What the exercise asks
Find how many lines below hold "every", then state that number by itself.

Input material: Begin

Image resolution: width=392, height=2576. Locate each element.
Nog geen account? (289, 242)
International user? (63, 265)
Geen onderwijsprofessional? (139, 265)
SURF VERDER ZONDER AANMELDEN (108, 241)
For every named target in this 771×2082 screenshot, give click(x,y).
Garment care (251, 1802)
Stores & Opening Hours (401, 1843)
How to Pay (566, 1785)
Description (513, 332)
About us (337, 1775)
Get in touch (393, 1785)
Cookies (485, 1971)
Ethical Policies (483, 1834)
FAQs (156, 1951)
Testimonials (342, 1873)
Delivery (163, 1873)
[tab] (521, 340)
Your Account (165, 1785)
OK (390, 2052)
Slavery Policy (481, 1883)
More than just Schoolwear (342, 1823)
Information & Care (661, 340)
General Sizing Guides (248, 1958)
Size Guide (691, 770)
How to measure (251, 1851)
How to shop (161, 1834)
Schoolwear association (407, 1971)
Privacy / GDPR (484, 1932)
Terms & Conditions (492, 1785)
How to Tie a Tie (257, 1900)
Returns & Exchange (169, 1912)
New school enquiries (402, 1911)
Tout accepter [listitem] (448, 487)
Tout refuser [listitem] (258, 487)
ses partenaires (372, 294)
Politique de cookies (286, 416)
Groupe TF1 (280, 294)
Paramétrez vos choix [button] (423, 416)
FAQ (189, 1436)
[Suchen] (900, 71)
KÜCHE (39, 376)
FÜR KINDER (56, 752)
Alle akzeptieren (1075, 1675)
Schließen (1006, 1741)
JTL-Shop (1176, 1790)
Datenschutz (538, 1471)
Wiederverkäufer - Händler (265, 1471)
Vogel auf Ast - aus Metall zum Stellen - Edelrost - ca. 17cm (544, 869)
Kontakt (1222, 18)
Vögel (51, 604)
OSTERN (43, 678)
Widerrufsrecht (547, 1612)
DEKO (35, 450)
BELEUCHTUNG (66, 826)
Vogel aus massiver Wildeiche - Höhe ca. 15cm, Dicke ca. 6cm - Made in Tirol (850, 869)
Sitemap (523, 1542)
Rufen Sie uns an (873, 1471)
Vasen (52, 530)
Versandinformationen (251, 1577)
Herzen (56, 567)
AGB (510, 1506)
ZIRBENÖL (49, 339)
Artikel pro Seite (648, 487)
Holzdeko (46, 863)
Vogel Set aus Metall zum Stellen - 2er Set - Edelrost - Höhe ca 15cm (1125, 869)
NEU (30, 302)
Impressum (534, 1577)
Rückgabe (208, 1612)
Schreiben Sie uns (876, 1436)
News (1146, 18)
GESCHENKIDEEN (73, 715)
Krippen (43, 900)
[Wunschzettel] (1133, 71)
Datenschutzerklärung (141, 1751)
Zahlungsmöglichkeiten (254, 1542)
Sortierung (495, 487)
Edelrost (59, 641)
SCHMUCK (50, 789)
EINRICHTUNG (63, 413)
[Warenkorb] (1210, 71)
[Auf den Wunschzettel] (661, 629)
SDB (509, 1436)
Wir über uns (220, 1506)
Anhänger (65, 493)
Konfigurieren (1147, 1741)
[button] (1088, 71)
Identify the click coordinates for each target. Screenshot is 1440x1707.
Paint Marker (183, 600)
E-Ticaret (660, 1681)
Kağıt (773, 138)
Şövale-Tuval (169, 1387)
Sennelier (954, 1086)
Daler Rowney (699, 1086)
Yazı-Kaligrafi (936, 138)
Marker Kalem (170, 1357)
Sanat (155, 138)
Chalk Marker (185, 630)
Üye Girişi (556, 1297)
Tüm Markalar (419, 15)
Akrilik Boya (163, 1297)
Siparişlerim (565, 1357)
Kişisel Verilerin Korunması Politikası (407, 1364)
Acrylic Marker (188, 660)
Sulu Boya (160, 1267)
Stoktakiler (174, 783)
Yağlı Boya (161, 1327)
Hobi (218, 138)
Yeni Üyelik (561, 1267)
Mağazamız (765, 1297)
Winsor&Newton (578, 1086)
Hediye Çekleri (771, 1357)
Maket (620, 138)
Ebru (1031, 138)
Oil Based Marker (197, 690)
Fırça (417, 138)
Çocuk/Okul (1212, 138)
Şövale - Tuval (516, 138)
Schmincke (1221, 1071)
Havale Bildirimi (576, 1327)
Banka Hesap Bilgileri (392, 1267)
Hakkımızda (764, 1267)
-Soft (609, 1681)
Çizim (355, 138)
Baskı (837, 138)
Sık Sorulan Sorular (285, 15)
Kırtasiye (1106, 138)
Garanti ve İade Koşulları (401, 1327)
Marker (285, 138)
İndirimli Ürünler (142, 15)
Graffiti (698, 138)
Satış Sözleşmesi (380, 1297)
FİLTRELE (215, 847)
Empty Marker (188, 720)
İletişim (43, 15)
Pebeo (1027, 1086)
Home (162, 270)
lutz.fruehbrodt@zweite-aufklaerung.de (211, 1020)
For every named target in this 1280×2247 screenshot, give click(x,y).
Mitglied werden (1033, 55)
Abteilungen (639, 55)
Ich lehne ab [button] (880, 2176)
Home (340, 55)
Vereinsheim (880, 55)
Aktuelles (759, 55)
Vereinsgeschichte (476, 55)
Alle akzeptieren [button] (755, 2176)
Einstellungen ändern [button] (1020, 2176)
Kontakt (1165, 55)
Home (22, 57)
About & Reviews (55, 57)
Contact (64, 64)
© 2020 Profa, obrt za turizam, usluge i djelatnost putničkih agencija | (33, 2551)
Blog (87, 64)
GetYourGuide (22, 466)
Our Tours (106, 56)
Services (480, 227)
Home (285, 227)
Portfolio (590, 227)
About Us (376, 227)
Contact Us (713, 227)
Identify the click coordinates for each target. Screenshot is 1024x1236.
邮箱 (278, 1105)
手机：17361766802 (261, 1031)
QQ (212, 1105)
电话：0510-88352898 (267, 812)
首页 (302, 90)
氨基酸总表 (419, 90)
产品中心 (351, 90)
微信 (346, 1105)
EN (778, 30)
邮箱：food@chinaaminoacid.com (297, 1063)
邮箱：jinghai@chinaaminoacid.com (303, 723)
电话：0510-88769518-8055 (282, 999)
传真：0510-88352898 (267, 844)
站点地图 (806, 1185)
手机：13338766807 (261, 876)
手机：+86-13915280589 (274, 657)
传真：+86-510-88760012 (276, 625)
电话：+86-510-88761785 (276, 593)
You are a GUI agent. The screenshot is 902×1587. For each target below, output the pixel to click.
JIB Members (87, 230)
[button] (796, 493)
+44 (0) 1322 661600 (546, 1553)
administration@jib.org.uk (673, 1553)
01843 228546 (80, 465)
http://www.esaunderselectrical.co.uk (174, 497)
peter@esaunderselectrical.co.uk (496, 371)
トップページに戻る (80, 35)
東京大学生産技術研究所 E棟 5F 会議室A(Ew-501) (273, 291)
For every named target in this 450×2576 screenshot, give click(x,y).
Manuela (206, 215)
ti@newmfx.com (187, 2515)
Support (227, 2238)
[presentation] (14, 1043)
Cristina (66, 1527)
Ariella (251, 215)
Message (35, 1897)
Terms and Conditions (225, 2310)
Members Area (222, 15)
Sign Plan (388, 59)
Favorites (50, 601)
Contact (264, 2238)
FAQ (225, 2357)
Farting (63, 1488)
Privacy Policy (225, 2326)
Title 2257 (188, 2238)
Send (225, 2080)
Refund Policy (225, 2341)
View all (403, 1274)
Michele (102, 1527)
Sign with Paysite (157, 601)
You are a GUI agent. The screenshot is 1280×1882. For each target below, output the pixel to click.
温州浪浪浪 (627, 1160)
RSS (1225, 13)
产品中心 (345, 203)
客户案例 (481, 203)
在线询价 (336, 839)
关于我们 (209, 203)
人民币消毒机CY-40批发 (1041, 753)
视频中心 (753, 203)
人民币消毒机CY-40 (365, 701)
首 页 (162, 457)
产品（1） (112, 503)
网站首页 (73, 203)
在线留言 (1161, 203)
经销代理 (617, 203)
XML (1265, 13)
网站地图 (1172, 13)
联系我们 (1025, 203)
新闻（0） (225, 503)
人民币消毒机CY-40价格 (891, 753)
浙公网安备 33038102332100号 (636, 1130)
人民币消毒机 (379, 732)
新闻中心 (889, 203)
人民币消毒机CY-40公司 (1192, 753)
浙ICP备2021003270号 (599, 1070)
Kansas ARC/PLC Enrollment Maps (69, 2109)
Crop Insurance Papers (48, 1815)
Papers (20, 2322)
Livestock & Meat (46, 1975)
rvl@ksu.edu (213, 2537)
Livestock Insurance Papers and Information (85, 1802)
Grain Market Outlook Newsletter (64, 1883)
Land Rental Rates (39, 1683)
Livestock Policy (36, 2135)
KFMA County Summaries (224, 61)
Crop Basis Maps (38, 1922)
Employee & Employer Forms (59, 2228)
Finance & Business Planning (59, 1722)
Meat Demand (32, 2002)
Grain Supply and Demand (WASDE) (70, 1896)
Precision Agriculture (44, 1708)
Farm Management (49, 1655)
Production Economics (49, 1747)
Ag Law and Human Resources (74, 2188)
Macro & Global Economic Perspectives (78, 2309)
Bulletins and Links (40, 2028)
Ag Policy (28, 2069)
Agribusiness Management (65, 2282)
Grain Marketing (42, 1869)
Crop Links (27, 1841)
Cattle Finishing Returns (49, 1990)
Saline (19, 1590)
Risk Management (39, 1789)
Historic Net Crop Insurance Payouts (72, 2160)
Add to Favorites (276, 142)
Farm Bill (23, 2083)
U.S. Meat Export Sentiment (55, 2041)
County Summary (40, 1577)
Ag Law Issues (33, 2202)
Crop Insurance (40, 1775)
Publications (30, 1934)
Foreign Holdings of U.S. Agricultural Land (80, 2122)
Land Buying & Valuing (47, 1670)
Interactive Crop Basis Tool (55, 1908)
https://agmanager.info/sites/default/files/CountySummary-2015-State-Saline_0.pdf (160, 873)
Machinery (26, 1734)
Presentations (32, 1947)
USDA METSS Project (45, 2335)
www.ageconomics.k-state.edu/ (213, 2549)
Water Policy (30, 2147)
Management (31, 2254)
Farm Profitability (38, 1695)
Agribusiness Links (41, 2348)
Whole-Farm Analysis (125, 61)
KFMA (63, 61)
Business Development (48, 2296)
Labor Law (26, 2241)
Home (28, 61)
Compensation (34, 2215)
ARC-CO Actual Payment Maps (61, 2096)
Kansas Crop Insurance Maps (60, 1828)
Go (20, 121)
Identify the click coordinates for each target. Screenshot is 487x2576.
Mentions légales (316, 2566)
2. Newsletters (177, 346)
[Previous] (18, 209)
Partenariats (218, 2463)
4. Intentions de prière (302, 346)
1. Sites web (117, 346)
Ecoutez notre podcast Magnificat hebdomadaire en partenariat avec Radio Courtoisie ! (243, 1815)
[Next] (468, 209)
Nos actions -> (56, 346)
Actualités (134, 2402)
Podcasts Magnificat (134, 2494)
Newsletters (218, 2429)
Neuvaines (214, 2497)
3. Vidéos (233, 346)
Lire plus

Input material: End

Task response
3